As pessoas criam expectativas sobre mudanças que querem que aconteçam na sua vida e, avisa Ana Bispo Ramires, o não atingir dos planos que se traçaram no início do ano pode causar sentimentos de “frustração e perda de perceção da capacidade de mudança do próprio destino” e das coisas a que cada um se propôs. Aumenta uma sensação de “ineficiência”, porque não se conseguem controlar as coisas. “Esvazia” a confiança, a autoestima e a crença de que se podem atingir coisas positivas na vida.
As pessoas que “têm mais dificuldade em focar-se naquilo que controlam e que se focam mais naquilo que o contexto pode providenciar” têm mais dificuldade em levar os planos adiante. Daí que seja tão importante “criar tarefas e objetivos que dependam da própria ação”, frisa a psicóloga.
“Posso passar seis meses a dizer que quero mudar de emprego, fazer ginástica ou uma grande viagem, mas se não enviar currículos, inscrever-me num ginásio ou comprar o bilhete, ou seja, ações concretas, comportamentos que nos levam ao que queremos, quase de certeza não irá acontecer.”
Se o sonho parecer irrealista, é preciso perceber o que é possível fazer para o concretizar, acrescenta agora Ana Rita Valbom. Como dizia o principezinho de Antoine de Saint-Exupéry, é o tempo que se dedica à nossa “rosa”, ou o tempo que dedicamos aos nossos sonhos, que os tornam importantes.
Mas se não cumpriu os planos do ano anterior, não fique angustiado. A vida renova-se, por isso, no ano seguinte podemos sempre renovar os sonhos e os planos. Quando no final de um ano fica frustrado porque não foi ao ginásio, pode voltar a colocar esse objetivo na lista.
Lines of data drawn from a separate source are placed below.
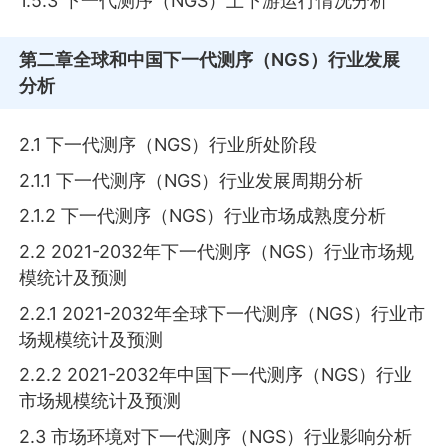
1.5.3 下一代测序（NGS）上下游运行情况分析
第二章
全球和中国下一代测序（NGS）行业发展
分析
2.1 下一代测序（NGS）行业所处阶段
2.1.1 下一代测序（NGS）行业发展周期分析
2.1.2 下一代测序（NGS）行业市场成熟度分析
2.2 2021-2032年下一代测序（NGS）行业市场规
模统计及预测
2.2.1 2021-2032年全球下一代测序（NGS）行业市
场规模统计及预测
2.2.2 2021-2032年中国下一代测序（NGS）行业
市场规模统计及预测
2.3 市场环境对下一代测序（NGS）行业影响分析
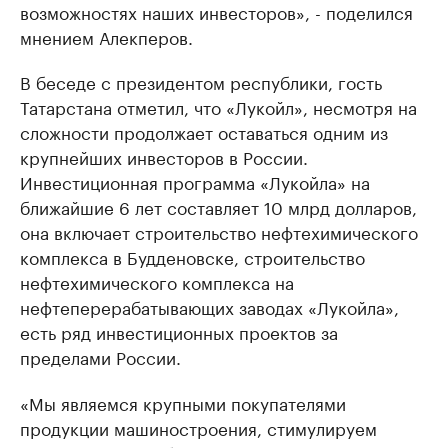
возможностях наших инвесторов», - поделился
мнением Алекперов.
В беседе с президентом республики, гость
Татарстана отметил, что «Лукойл», несмотря на
сложности продолжает оставаться одним из
крупнейших инвесторов в России.
Инвестиционная программа «Лукойла» на
ближайшие 6 лет составляет 10 млрд долларов,
она включает строительство нефтехимического
комплекса в Будденовске, строительство
нефтехимического комплекса на
нефтеперерабатывающих заводах «Лукойла»,
есть ряд инвестиционных проектов за
пределами России.
«Мы являемся крупными покупателями
продукции машиностроения, стимулируем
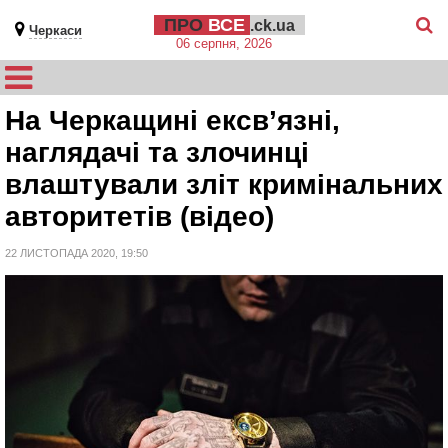
ПРО
ВСЕ
.ck.ua
Черкаси
06 серпня, 2026
На Черкащині ексв’язні,
наглядачі та злочинці
влаштували зліт кримінальних
авторитетів (відео)
22 ЛИСТОПАДА 2020, 19:50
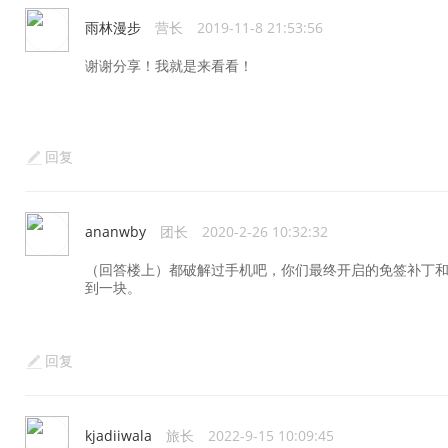
雨林漫步
营长
2019-11-8 21:53:56
谢谢分享！我就是来看看！
回复
ananwby
团长
2020-2-26 10:32:32
（回答楼上）都破解过手机吧，你们最终开启的免签补丁和
到一块。
回复
kjadiiwala
旅长
2022-9-15 10:09:45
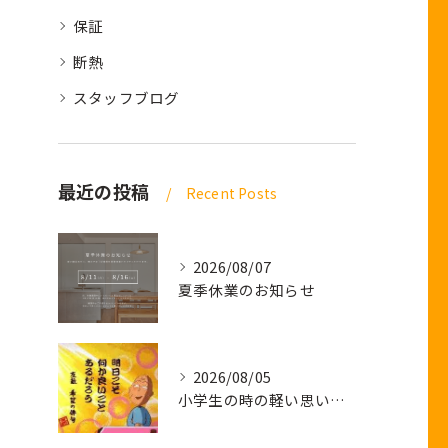
保証
断熱
スタッフブログ
最近の投稿
Recent Posts
2026/08/07
夏季休業のお知らせ
2026/08/05
小学生の時の軽い思い出話し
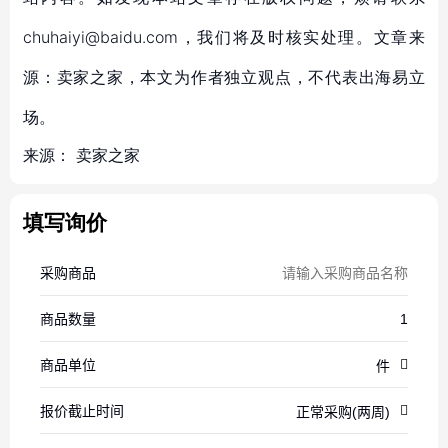
chuhaiyi@baidu.com，我们将及时核实处理。文章来
源：卖家之家，本文为作者独立观点，不代表出海易立
场。
来源：
卖家之家
填写询价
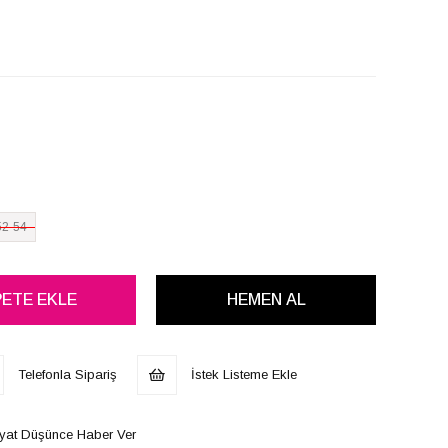
52-54
Telefonla Sipariş
İstek Listeme Ekle
iyat Düşünce Haber Ver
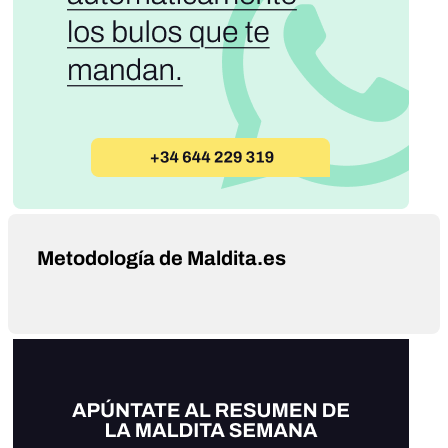
Metodología de Maldita.es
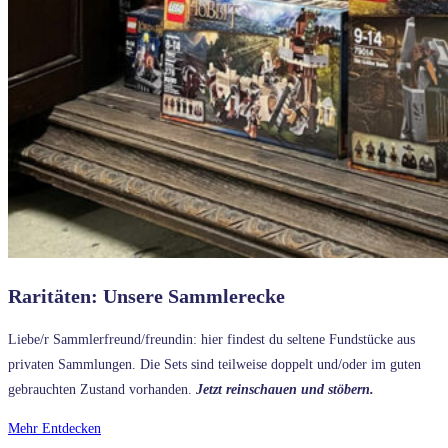
Raritäten: Unsere Sammlerecke
Liebe/r Sammlerfreund/freundin: hier findest du seltene Fundstücke aus
privaten Sammlungen. Die Sets sind teilweise doppelt und/oder im guten
gebrauchten Zustand vorhanden.
Jetzt reinschauen und stöbern.
Mehr Entdecken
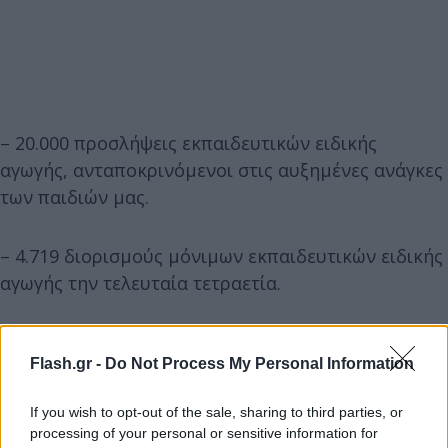
– 20.000 προσλήψεις εκπαιδευτικών ειδικής
αγωγής, ανταποκρινόμενοι στις αυξημένες ανάγκες
των παιδιών μας.
– 4.719 διορισμούς μόνιμων εκπαιδευτικών ειδικής
αγωγής την τελευταία τετραετία.
– 3.200 ψυχολόγων και κοινωνικών λειτουργών την
Flash.gr -
Do Not Process My Personal Information
τελευταία τετραετία.
If you wish to opt-out of the sale, sharing to third parties, or
processing of your personal or sensitive information for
“Não se esgota a nossa capacidade de nos irmos renovando, no ano seguinte pode-se voltar a tentar dar mais uma oportunidade a nós próprios e aos nossos sonhos”, realça Ana Rita Valbom, aconselhando, no entanto, a que cada um reflita porque não conseguiu e o que é preciso “mudar na planificação para concretizar” os planos, sob pena de nunca saírem do papel. Se deixou passar a entrada no novo ano, também não desespere.
As determinações de mudança de vida não têm de ser feitas no dia 31 de dezembro ou 1 de janeiro, mas sim “quando, internamente, faz sentido para um”, sublinha, por sua vez, Ana Bispo Ramires.
E se acha que está demasiado velho para fazer planos, simplesmente desengane-se. É que, como salienta Ana Rita Valbom, “enquanto estivermos nesta vida, é fundamental que o sonho se mantenha ativo”. Sonhe e arranje um plano para o concretizar. Se não conseguir, dê a si próprio nova oportunidade e, em vez de desistir, procure outra estratégia. Bom ano!